GOAL OF THE EXERCISE »
Give back the full listing as written. No pictures go with it.

INPUT DATA »
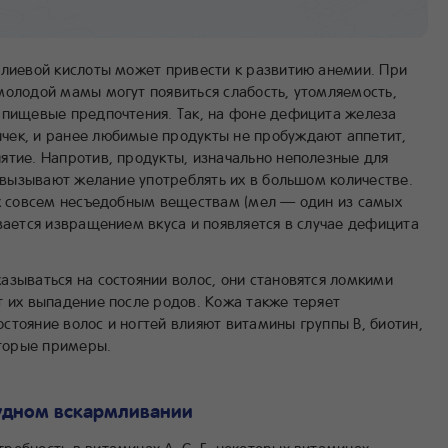
олиевой кислоты может привести к развитию анемии. При
молодой мамы могут появиться слабость, утомляемость,
 пищевые предпочтения. Так, на фоне дефицита железа
чек, и ранее любимые продукты не пробуждают аппетит,
ятие. Напротив, продукты, изначально неполезные для
, вызывают желание употреблять их в большом количестве.
 к совсем несъедобным веществам (мел — один из самых
вается извращением вкуса и появляется в случае дефицита
азываться на состоянии волос, они становятся ломкими
т их выпадение после родов. Кожа также теряет
состояние волос и ногтей влияют витамины группы В, биотин,
оторые примеры.
удном вскармливании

THE COMPLETED TASK »
олиевой кислоты может привести к развитию анемии. При
молодой мамы могут появиться слабость, утомляемость,
 пищевые предпочтения. Так, на фоне дефицита железа
чек, и ранее любимые продукты не пробуждают аппетит,
ятие. Напротив, продукты, изначально неполезные для
, вызывают желание употреблять их в большом количестве.
 к совсем несъедобным веществам (мел — один из самых
вается извращением вкуса и появляется в случае дефицита
азываться на состоянии волос, они становятся ломкими
т их выпадение после родов. Кожа также теряет
состояние волос и ногтей влияют витамины группы В, биотин,
оторые примеры.
удном вскармливании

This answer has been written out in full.